Optical Image Stabilisation also plays a big part in these situations, by making sure details stays sharp despite the increased exposure time.
Even with just the fairy lights as the primary source, colours are reproduced vividly
The “tea-time test”: a composition I have used to test many of the best phone cameras so far. Compared to the market-leading Galaxy S9, the OnePlus 6 results are brighter but at the expense of some detail
The same scene captured as a still during video recording. Exposure time is considerably lower, so the light level is more authentic but the scene is almost totally blurred
The OnePlus 6 is capable of recording at 60fps, which puts it in line with the best phones on the market.
Playback on the phone screen is exceptionally sharp and fluid, thanks to its fast processor and super-bright AMOLED screen.
Slow motion video impressed, too. Not least because you're free to record up to a minute at a time. So you're much less restricted than with some other phones, where the window to record slow mo is a matter of seconds.

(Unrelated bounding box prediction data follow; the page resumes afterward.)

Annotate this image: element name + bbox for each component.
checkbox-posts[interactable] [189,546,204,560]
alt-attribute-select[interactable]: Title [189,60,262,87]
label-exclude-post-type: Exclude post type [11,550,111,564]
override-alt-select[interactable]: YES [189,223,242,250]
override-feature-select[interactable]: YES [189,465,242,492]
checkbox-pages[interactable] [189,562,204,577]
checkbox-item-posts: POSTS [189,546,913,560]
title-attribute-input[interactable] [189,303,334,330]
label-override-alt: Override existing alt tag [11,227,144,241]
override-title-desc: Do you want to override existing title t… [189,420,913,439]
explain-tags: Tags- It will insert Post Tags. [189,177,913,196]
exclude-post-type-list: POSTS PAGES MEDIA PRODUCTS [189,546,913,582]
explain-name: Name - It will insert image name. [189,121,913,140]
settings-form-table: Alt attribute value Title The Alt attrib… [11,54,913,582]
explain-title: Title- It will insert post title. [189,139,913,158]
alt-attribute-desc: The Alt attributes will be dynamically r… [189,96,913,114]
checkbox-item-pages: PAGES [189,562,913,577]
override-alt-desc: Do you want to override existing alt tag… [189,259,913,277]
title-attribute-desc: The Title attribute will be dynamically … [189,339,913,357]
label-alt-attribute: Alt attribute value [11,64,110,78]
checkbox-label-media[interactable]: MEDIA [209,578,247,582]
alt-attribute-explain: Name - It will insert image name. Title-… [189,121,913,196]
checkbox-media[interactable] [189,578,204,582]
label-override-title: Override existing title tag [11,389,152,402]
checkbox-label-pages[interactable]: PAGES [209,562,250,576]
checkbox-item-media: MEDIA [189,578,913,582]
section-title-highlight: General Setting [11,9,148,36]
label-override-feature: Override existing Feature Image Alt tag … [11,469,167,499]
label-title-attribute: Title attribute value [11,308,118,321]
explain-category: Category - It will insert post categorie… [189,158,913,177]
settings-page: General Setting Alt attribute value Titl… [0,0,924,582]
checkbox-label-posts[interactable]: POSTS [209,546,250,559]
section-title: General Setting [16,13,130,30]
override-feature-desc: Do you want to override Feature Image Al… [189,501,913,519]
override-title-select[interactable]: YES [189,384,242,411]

The OnePlus 6 is a good all-rounder that performs well in a variety of conditions.
It’s not a revolutionary phone from a camera point of view, but improves on last year’s model in key areas.
That’s very much in keeping with OnePlus’ winning strategy of continuous, gradual enhancement.
Thanks to Optical Image Stabilisation and its excellent HDR image processing and colour reproduction, the OnePlus 6 holds its own in most situations. Even when compared with the most expensive phones around.
However, the lack of optical zoom and sometimes spotty portrait mode places the OnePlus 6 just a bit behind the more accomplished, but considerably more expensive Huawei P20 and Samsung S9+.
If these are compromises you can live with, the OnePlus 6 is a good bet. And produces consistently good photographs in a very well designed, easy-to-use package.